黎昌没有丝毫迟疑地回答:“去医院,看张叔。”
任克明那双眸子淡淡的,没什么反应。
似乎早就猜到了。
黎昌也没问诸如什么“你要不要一起去的”话语。
可以说是心有灵犀一般,昨夜的话题他们都没再谈起,不管是任克明去不去医院,还是当初为什么会结婚。
甚至,任克明还出奇地没有阻止黎昌去看张叔,只是在把他从头到脚扫了一通后,说:
“下雪了,穿羽绒服。”
黎昌这时候穿的是件普通的驼色大衣,听见他的话后愣了一下,抬眼看向窗外。
这才发现暖日高悬的玻璃窗外,竟然真的飘着星星点点的白絮,随风转动。
最后是任克明给黎昌挑了件外套,纯黑色的羽绒服,很厚实,很保暖,不过和驼色大衣相比就没那么有范了。

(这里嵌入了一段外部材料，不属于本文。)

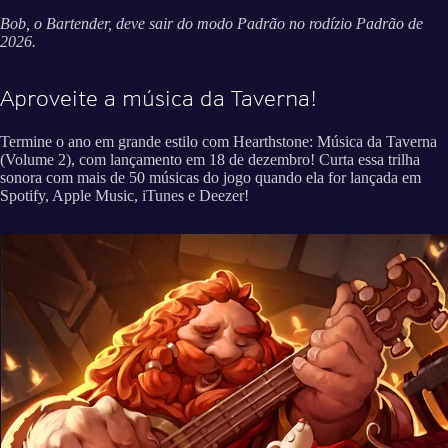
Bob, o Bartender, deve sair do modo Padrão no rodízio Padrão de
2026.
Aproveite a música da Taverna!
Termine o ano em grande estilo com Hearthstone: Música da Taverna
(Volume 2), com lançamento em 18 de dezembro! Curta essa trilha
sonora com mais de 50 músicas do jogo quando ela for lançada em
Spotify, Apple Music, iTunes e Deezer!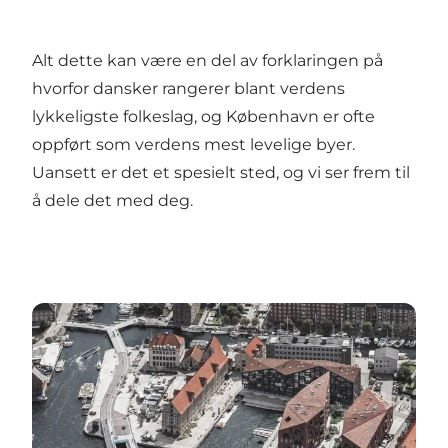
Alt dette kan være en del av forklaringen på
hvorfor dansker rangerer blant verdens
lykkeligste folkeslag, og København er ofte
oppført som verdens mest levelige byer.
Uansett er det et spesielt sted, og vi ser frem til
å dele det med deg.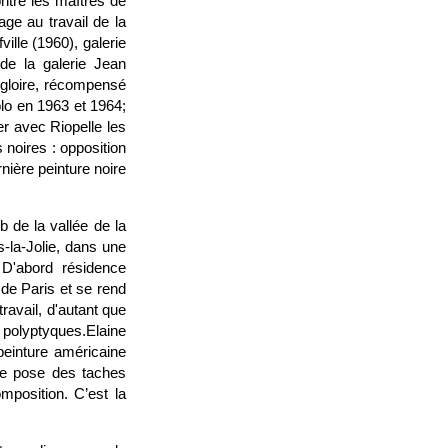
ontre les maîtres de
age au travail de la
ville (1960), galerie
de la galerie Jean
 gloire, récompensé
olo en 1963 et 1964;
er avec Riopelle les
 noires : opposition
nière peinture noire
 de la vallée de la
-la-Jolie, dans une
D'abord résidence
 de Paris et se rend
ravail, d'autant que
e polyptyques.Elaine
 peinture américaine
le pose des taches
position. C’est la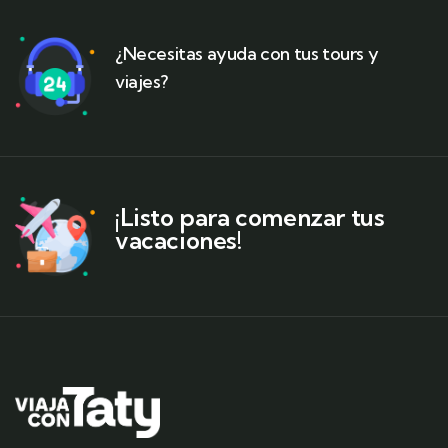
¿Necesitas ayuda con tus tours y
viajes?
¡Listo para comenzar tus
vacaciones!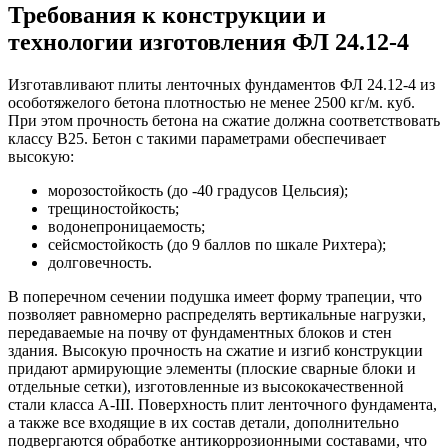
Требования к конструкции и
технологии изготовления ФЛ 24.12-4
Изготавливают плиты ленточных фундаментов ФЛ 24.12-4 из
особотяжелого бетона плотностью не менее 2500 кг/м. куб.
При этом прочность бетона на сжатие должна соответствовать
классу В25. Бетон с такими параметрами обеспечивает
высокую:
морозостойкость (до -40 градусов Цельсия);
трещиностойкость;
водонепроницаемость;
сейсмостойкость (до 9 баллов по шкале Рихтера);
долговечность.
В поперечном сечении подушка имеет форму трапеции, что
позволяет равномерно распределять вертикальные нагрузки,
передаваемые на почву от фундаментных блоков и стен
здания. Высокую прочность на сжатие и изгиб конструкции
придают армирующие элементы (плоские сварные блоки и
отдельные сетки), изготовленные из высококачественной
стали класса А-III. Поверхность плит ленточного фундамента,
а также все входящие в их состав детали, дополнительно
подвергаются обработке антикоррозионными составами, что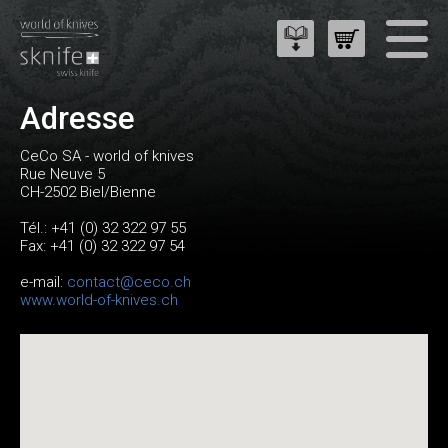
Adresse
CeCo SA - world of knives
Rue Neuve 5
CH-2502 Biel/Bienne
Tél.: +41 (0) 32 322 97 55
Fax: +41 (0) 32 322 97 54
e-mail:
contact@ceco.ch
www.wo
rld-of-knives.ch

“自己每天都穿那么薄,还来管我……”黎昌嘟嘟囔囔的。
任克明挑了挑眉,破天荒跟他解释说:“医院暖气开得不足,比不上家里和公司。”
黎昌怔了一下,愕然地抬头看他,似乎没料到他会这样回应自己的话。
这让他又想起了昨晚他的那句“要做吗?”
刚开始那阵的任克明可不会对他的行为做出什么解释,从来都是他说自己做,不容置喙。
更不会问自己要不要做,向来都是提枪直接就上。
转性了?
就当黎昌疑惑地穿好外套,准备出门时,任克明忽然叫住他了:
“黎昌。”
黎昌止住步子回头。
任克明站在原地,素日威严的面孔之上竟然头一遭露出几分局促。
“等你回来,我们谈谈合约的事……好么?”
……原来是为了这事。
黎昌明白了。
只是这人不是昨晚才说合约算不了什么吗?今天就着急了?
该说不说,他倒着急得挺及时的。
因为假如他是一个月前和黎昌说出这句话,黎昌一定什么都不会管,立马和他坐下叫律师来废除合约。
可他是现在说的,而现在的黎昌……
“等我回来,”他说,“回来再说吧。”
说完,他就转身走出了房间,也没再回头看任克明,而是哆哆哆地走下楼,快速出门上车。
坐上车后,他一直刻意放松着的眉终于蹙起了。
望着窗外不断后退的冬日街景,脑海中一直回旋着任克明方才的问题,还有,任素琴的话语。
事实证明,任秀琴没有骗自己。
任庆真的动手了,车祸也真的发生了……
是不是,真的只有自己离开任克明才更好?
黎昌忽然垂眸浅浅笑了下。
这种笑有些趋近于自嘲。
黎昌啊黎昌,怎么不管谁对你好,你最后都会变成别人的拖累啊。
他重新看向窗外,思绪随着窗外倒退的街景一起回溯,回到十四岁时的某一个午后。
那个午后,他起床接水,路过水房时听见白妈和一位员工的对话。
员工说:“资助停了很多,按现在的情况办下去,可能撑不到明年。”
黎昌心中一惊,下意识息住脚步。
只听白妈叹了声气:“我再想想办法……好在孩子们都有归宿了,年龄大点的,也都快成年。”
员工停顿了许久,说:“小昌……”
黎昌听见自己的名字,眼睫骤然低垂。
他十四岁,离成年还远。
整个福利院里,就他如此不上不下。
这时却听白妈说:“真没法了,小昌就由我带走,我养。”
黎昌闻言眸中一动,还没来得及思考什么,就听员工又说话了。
“唉,也就小昌了。说起来,这孩子本来不应该进咱们院的,他那父母怎么就能直接把他丢在门口呢,这是遗弃罪啊,还口口声声说自己有苦衷……”
白妈拍了下员工:“小声点,当心叫孩子听见。”
“不会,孩子都在睡觉。”员工说:“当初小昌身上留的那张纸条你跟我都看见了,什么叫‘无力抚养’?这叫什么借口?真要这样,全天下的父母都把孩子丢福利院来算了——”
“不要说了。”
白妈打断她,声音里似乎带上几分不悦:
“进了我们的门就是一家人,以前的事还谈什么?你一定要守好嘴,一个字也别在小昌面前提……”
黎昌靠在水房门后,手中紧紧攥着水杯。